Data to examine

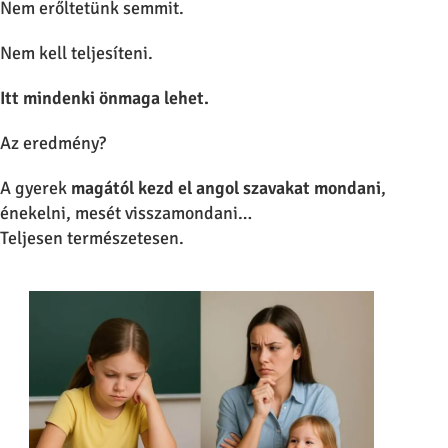
Nem erőltetünk semmit.
Nem kell teljesíteni.
Itt mindenki önmaga lehet.
Az eredmény?
A gyerek
magától kezd el angol szavakat mondani
,
énekelni, mesét visszamondani…
Teljesen természetesen.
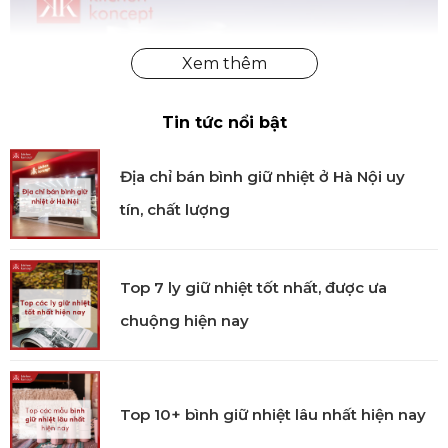
Tin tức nổi bật
Địa chỉ bán bình giữ nhiệt ở Hà Nội uy
tín, chất lượng
Top 7 ly giữ nhiệt tốt nhất, được ưa
chuộng hiện nay
Bộ hũ ướp thực phẩm Kilner 1L (5 món) chính hãng
Top 10+ bình giữ nhiệt lâu nhất hiện nay
Đa dạng công năng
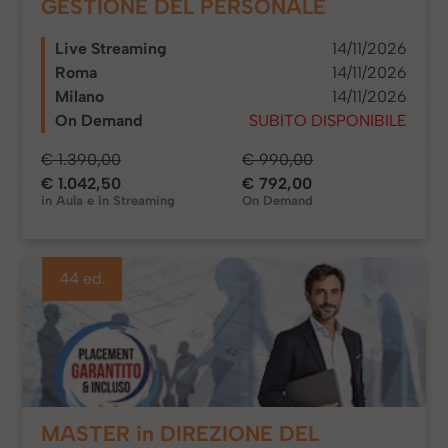
GESTIONE DEL PERSONALE
Live Streaming
14/11/2026
Roma
14/11/2026
Milano
14/11/2026
On Demand
SUBITO DISPONIBILE
€ 1.390,00
€ 990,00
€ 1.042,50
€ 792,00
in Aula e in Streaming
On Demand
44 ed.
MASTER in DIREZIONE DEL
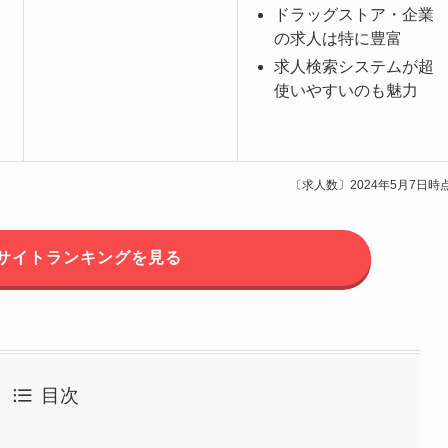
ドラッグストア・企業
の求人は特に豊富
求人検索システムが超
使いやすいのも魅力
〔求人数〕2024年5月7日時
サイトランキングを見る
目次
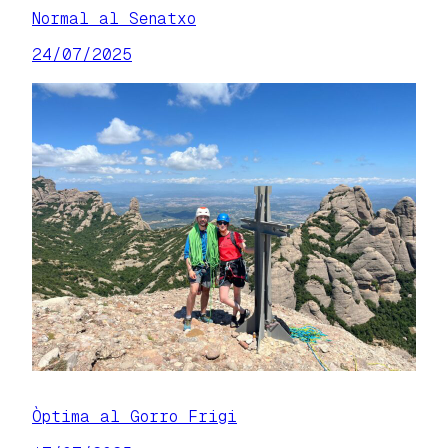
Normal al Senatxo
24/07/2025
Òptima al Gorro Frigi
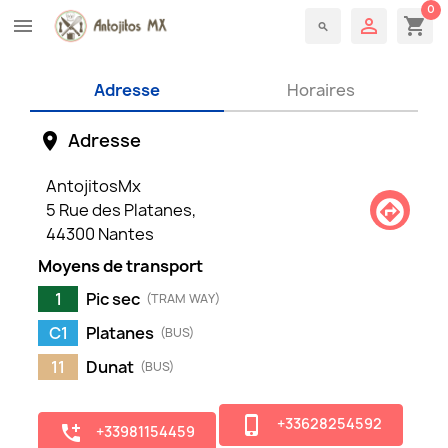
0

shopping_cart
menu
AntojitosMx
search
Adresse
Horaires
Adresse
location_on
AntojitosMx
assistant_direction
5 Rue des Platanes,
44300 Nantes
Moyens de transport
1
Pic sec
(TRAM WAY)
C1
Platanes
(BUS)
11
Dunat
(BUS)
phone_iphone
+33628254592
add_ic_call
+33981154459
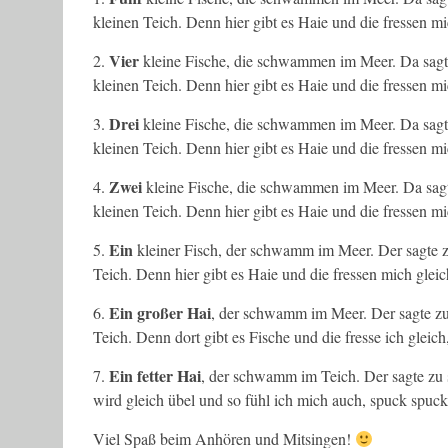
kleinen Teich. Denn hier gibt es Haie und die fressen m
Vier
2.
kleine Fische, die schwammen im Meer. Da sagt d
kleinen Teich. Denn hier gibt es Haie und die fressen m
Drei
3.
kleine Fische, die schwammen im Meer. Da sagt d
kleinen Teich. Denn hier gibt es Haie und die fressen m
Zwei
4.
kleine Fische, die schwammen im Meer. Da sagt d
kleinen Teich. Denn hier gibt es Haie und die fressen m
Ein
5.
kleiner Fisch, der schwamm im Meer. Der sagte zu 
Teich. Denn hier gibt es Haie und die fressen mich gle
Ein großer Hai
6.
, der schwamm im Meer. Der sagte zu 
Teich. Denn dort gibt es Fische und die fresse ich 
Ein fetter Hai
7.
, der schwamm im Teich. Der sagte zu s
wird gleich übel und so fühl ich mich auch, spuck spu
Viel Spaß beim Anhören und Mitsingen!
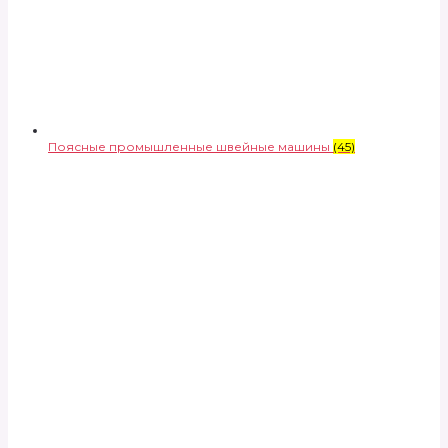
Поясные промышленные швейные машины
(45)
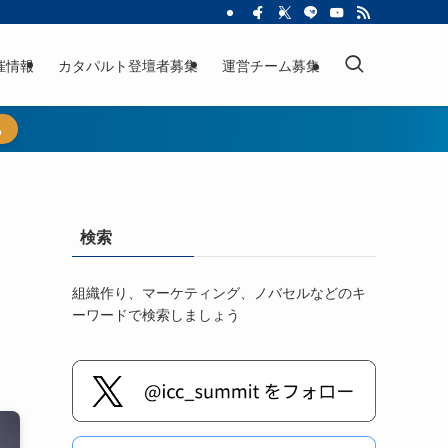
催情報
カタパルト登壇者募集
運営チーム募集
ら
検索
組織作り、マーケティング、ノバセルなどのキ
ーワードで検索しましょう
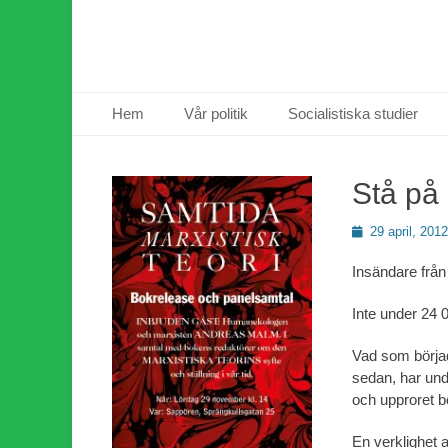
Primär meny
Hoppa
Hem
Vår politik
Socialistiska studier
till
innehåll
Stå på 
Publicerad
29 april, 2012
den
Insändare frå
Inte under 24 
Vad som börjad
sedan, har unde
och upproret bo
En verklighet 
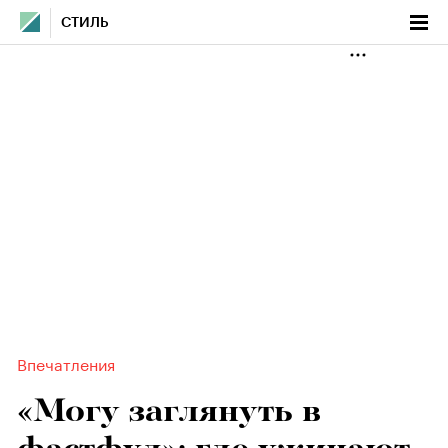
СТИЛЬ
Впечатления
«Могу заглянуть в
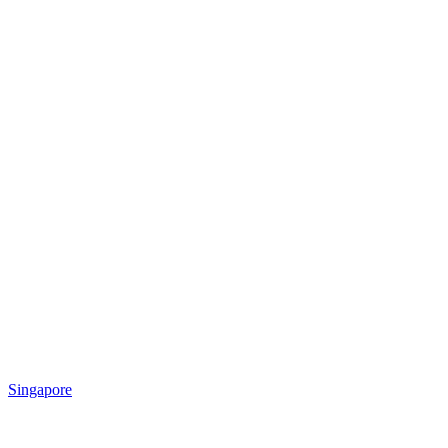
Singapore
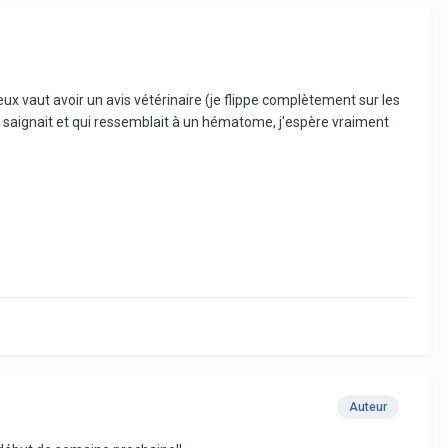
x vaut avoir un avis vétérinaire (je flippe complètement sur les
saignait et qui ressemblait à un hématome, j'espère vraiment
Auteur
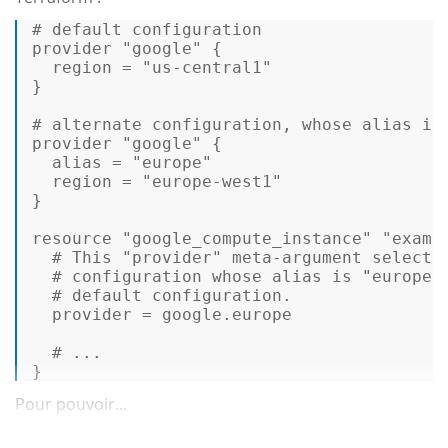
# default configuration 
provider 
"google"
 { 

  region = 
"us-central1"
} 

# alternate configuration, whose alias is
provider 
"google"
 { 

alias
 = 
"europe"
  region = 
"europe-west1"
} 

resource 
"google_compute_instance"
"examp
# This "provider" meta-argument selects
# configuration whose alias is "europe"
# default configuration. 
  provider = google.europe 

# ... 
} 
Pour pouvoir...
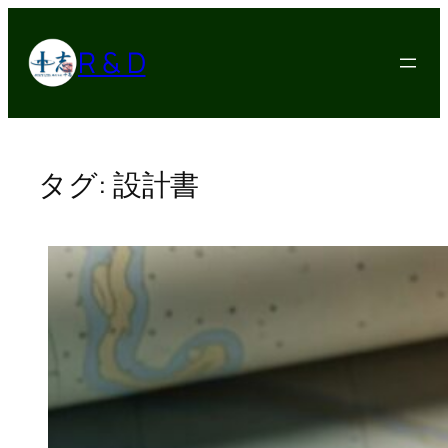
内
容
R & D
を
ス
キ
ッ
プ
タグ:
設計書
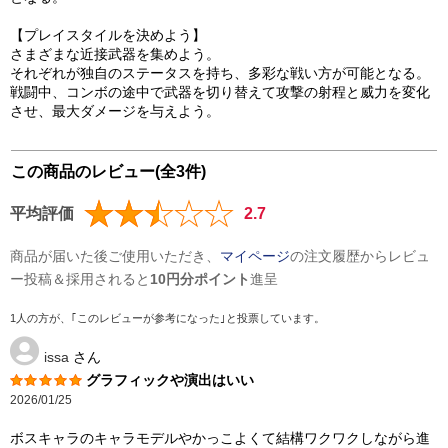
【プレイスタイルを決めよう】
さまざまな近接武器を集めよう。
それぞれが独自のステータスを持ち、多彩な戦い方が可能となる。
戦闘中、コンボの途中で武器を切り替えて攻撃の射程と威力を変化
させ、最大ダメージを与えよう。
この商品のレビュー(全3件)
平均評価
2.7
商品が届いた後ご使用いただき、
マイページ
の注文履歴からレビュ
ー投稿＆採用されると
10円分ポイント
進呈
1人の方が、｢このレビューが参考になった｣と投票しています。
issa
さん
グラフィックや演出はいい
2026/01/25
ボスキャラのキャラモデルやかっこよくて結構ワクワクしながら進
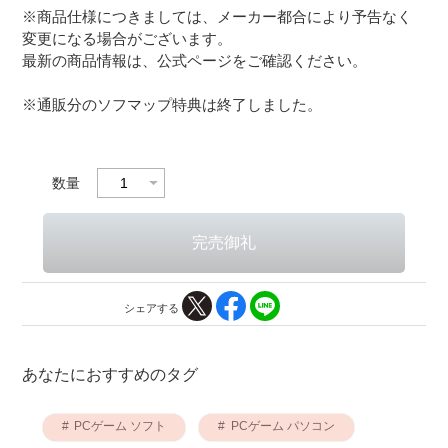
※商品仕様につきましては、メーカー都合により予告なく
変更になる場合がございます。
最新の商品情報は、公式ページをご確認ください。
※通販分のソフマップ特典は終了しました。
数量
シェアする
あなたにおすすめのタグ
PCゲーム ソフト
PCゲーム パソコン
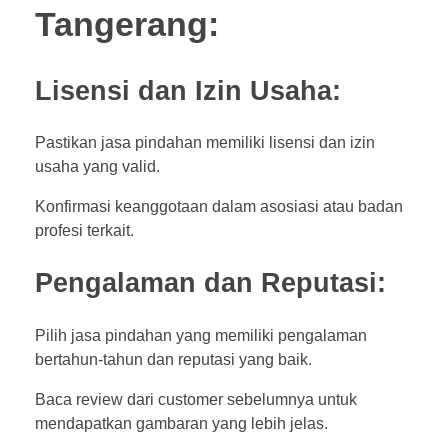
Tangerang:
Lisensi dan Izin Usaha:
Pastikan jasa pindahan memiliki lisensi dan izin
usaha yang valid.
Konfirmasi keanggotaan dalam asosiasi atau badan
profesi terkait.
Pengalaman dan Reputasi:
Pilih jasa pindahan yang memiliki pengalaman
bertahun-tahun dan reputasi yang baik.
Baca review dari customer sebelumnya untuk
mendapatkan gambaran yang lebih jelas.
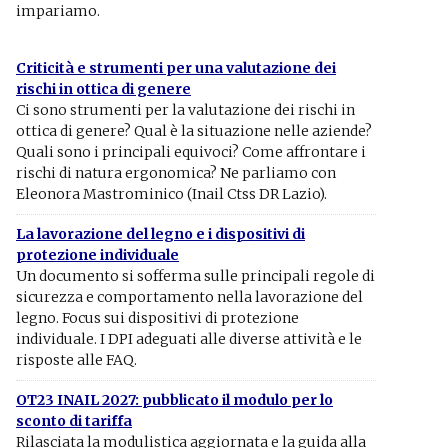
impariamo.
Criticità e strumenti per una valutazione dei
rischi in ottica di genere
Ci sono strumenti per la valutazione dei rischi in
ottica di genere? Qual è la situazione nelle aziende?
Quali sono i principali equivoci? Come affrontare i
rischi di natura ergonomica? Ne parliamo con
Eleonora Mastrominico (Inail Ctss DR Lazio).
La lavorazione del legno e i dispositivi di
protezione individuale
Un documento si sofferma sulle principali regole di
sicurezza e comportamento nella lavorazione del
legno. Focus sui dispositivi di protezione
individuale. I DPI adeguati alle diverse attività e le
risposte alle FAQ.
OT23 INAIL 2027: pubblicato il modulo per lo
sconto di tariffa
Rilasciata la modulistica aggiornata e la guida alla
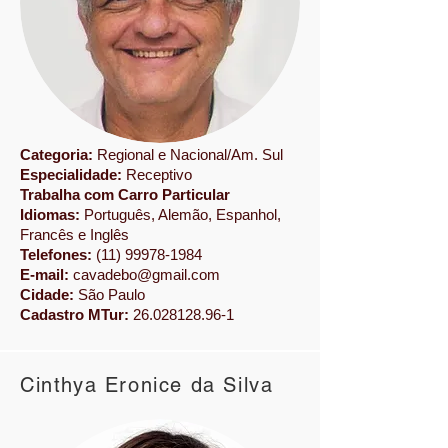
Categoria:
Regional e Nacional/Am. Sul
Especialidade:
Receptivo
Trabalha com Carro Particular
Idiomas:
Português, Alemão, Espanhol,
Francês e Inglês
Telefones:
(11) 99978-1984
E-mail:
cavadebo@gmail.com
Cidade:
São Paulo
Cadastro MTur:
26.028128.96-1
Cinthya Eronice da Silva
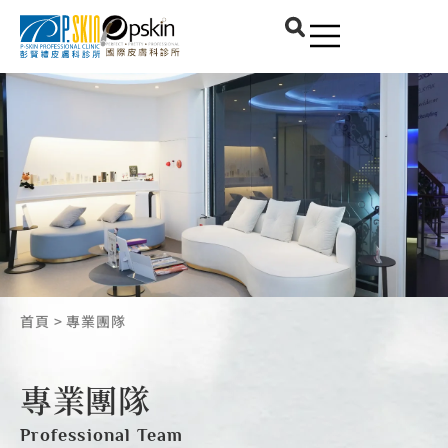
首頁
>
專業團隊
專業團隊
Professional Team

Prompt
The pictures are not wanted, but every line of the listing should be duplicated exactly.

Problem solution
Nem erőltetünk semmit.
Nem kell teljesíteni.
Itt mindenki önmaga lehet.
Az eredmény?
A gyerek
magától kezd el angol szavakat mondani
,
énekelni, mesét visszamondani…
Teljesen természetesen.
Tin tức nổi bật
Địa chỉ bán bình giữ nhiệt ở Hà Nội uy
tín, chất lượng
Top 7 ly giữ nhiệt tốt nhất, được ưa
chuộng hiện nay
Bộ hũ ướp thực phẩm Kilner 1L (5 món) chính hãng
Top 10+ bình giữ nhiệt lâu nhất hiện nay
Đa dạng công năng
GESTIONE DEL PERSONALE
Live Streaming
14/11/2026
Roma
14/11/2026
Milano
14/11/2026
On Demand
SUBITO DISPONIBILE
€ 1.390,00
€ 990,00
€ 1.042,50
€ 792,00
in Aula e in Streaming
On Demand
44 ed.
MASTER in DIREZIONE DEL
ドラッグストア・企業
の求人は特に豊富
求人検索システムが超
使いやすいのも魅力
〔求人数〕2024年5月7日時
サイトランキングを見る
目次
Normal al Senatxo
24/07/2025
Òptima al Gorro Frigi
0

shopping_cart
menu
AntojitosMx
search
Adresse
Horaires
Adresse
location_on
AntojitosMx
assistant_direction
5 Rue des Platanes,
44300 Nantes
Moyens de transport
1
Pic sec
(TRAM WAY)
C1
Platanes
(BUS)
11
Dunat
(BUS)
phone_iphone
+33628254592
add_ic_call
+33981154459
kleinen Teich. Denn hier gibt es Haie und die fressen m
Vier
2.
kleine Fische, die schwammen im Meer. Da sagt d
kleinen Teich. Denn hier gibt es Haie und die fressen m
Drei
3.
kleine Fische, die schwammen im Meer. Da sagt d
kleinen Teich. Denn hier gibt es Haie und die fressen m
Zwei
4.
kleine Fische, die schwammen im Meer. Da sagt d
kleinen Teich. Denn hier gibt es Haie und die fressen m
Ein
5.
kleiner Fisch, der schwamm im Meer. Der sagte zu 
Teich. Denn hier gibt es Haie und die fressen mich gle
Ein großer Hai
6.
, der schwamm im Meer. Der sagte zu 
Teich. Denn dort gibt es Fische und die fresse ich 
Ein fetter Hai
7.
, der schwamm im Teich. Der sagte zu s
wird gleich übel und so fühl ich mich auch, spuck spu
Viel Spaß beim Anhören und Mitsingen!
Поясные промышленные швейные машины
(45)
催情報
カタパルト登壇者募集
運営チーム募集
ら
検索
組織作り、マーケティング、ノバセルなどのキ
ーワードで検索しましょう
Primär meny
Hoppa
Hem
Vår politik
Socialistiska studier
till
innehåll
Stå på 
Publicerad
29 april, 2012
den
Insändare frå
Inte under 24 
Vad som börjad
sedan, har unde
och upproret bo
En verklighet 
СТИЛЬ
Впечатления
«Могу заглянуть в
Singapore
x vaut avoir un avis vétérinaire (je flippe complètement sur les
saignait et qui ressemblait à un hématome, j'espère vraiment
Auteur
# default configuration 
provider 
"google"
 { 

  region = 
"us-central1"
} 

# alternate configuration, whose alias is
provider 
"google"
 { 

alias
 = 
"europe"
  region = 
"europe-west1"
} 

resource 
"google_compute_instance"
"examp
# This "provider" meta-argument selects
# configuration whose alias is "europe"
# default configuration. 
  provider = google.europe 

# ... 
} 
Pour pouvoir...
内
容
R & D
を
ス
キ
ッ
プ
タグ:
設計書
【プレイスタイルを決めよう】
さまざまな近接武器を集めよう。
それぞれが独自のステータスを持ち、多彩な戦い方が可能となる。
戦闘中、コンボの途中で武器を切り替えて攻撃の射程と威力を変化
させ、最大ダメージを与えよう。
この商品のレビュー(全3件)
平均評価
2.7
商品が届いた後ご使用いただき、
マイページ
の注文履歴からレビュ
ー投稿＆採用されると
10円分ポイント
進呈
1人の方が、｢このレビューが参考になった｣と投票しています。
issa
さん
グラフィックや演出はいい
2026/01/25
ボスキャラのキャラモデルやかっこよくて結構ワクワクしながら進
※商品仕様につきましては、メーカー都合により予告なく
変更になる場合がございます。
最新の商品情報は、公式ページをご確認ください。
※通販分のソフマップ特典は終了しました。
数量
シェアする
あなたにおすすめのタグ
PCゲーム ソフト
PCゲーム パソコン
Tangerang:
Lisensi dan Izin Usaha:
Pastikan jasa pindahan memiliki lisensi dan izin
usaha yang valid.
Konfirmasi keanggotaan dalam asosiasi atau badan
profesi terkait.
Pengalaman dan Reputasi:
Pilih jasa pindahan yang memiliki pengalaman
bertahun-tahun dan reputasi yang baik.
Baca review dari customer sebelumnya untuk
mendapatkan gambaran yang lebih jelas.
impariamo.
Criticità e strumenti per una valutazione dei
rischi in ottica di genere
Ci sono strumenti per la valutazione dei rischi in
ottica di genere? Qual è la situazione nelle aziende?
Quali sono i principali equivoci? Come affrontare i
rischi di natura ergonomica? Ne parliamo con
Eleonora Mastrominico (Inail Ctss DR Lazio).
La lavorazione del legno e i dispositivi di
protezione individuale
Un documento si sofferma sulle principali regole di
sicurezza e comportamento nella lavorazione del
legno. Focus sui dispositivi di protezione
individuale. I DPI adeguati alle diverse attività e le
risposte alle FAQ.
OT23 INAIL 2027: pubblicato il modulo per lo
sconto di tariffa
Rilasciata la modulistica aggiornata e la guida alla
Categoria:
Regional e Nacional/Am. Sul
Especialidade:
Receptivo
Trabalha com Carro Particular
Idiomas:
Português, Alemão, Espanhol,
Francês e Inglês
Telefones:
(11) 99978-1984
E-mail:
cavadebo@gmail.com
Cidade:
São Paulo
Cadastro MTur:
26.028128.96-1
Cinthya Eronice da Silva
首頁
>
專業團隊
專業團隊
Professional Team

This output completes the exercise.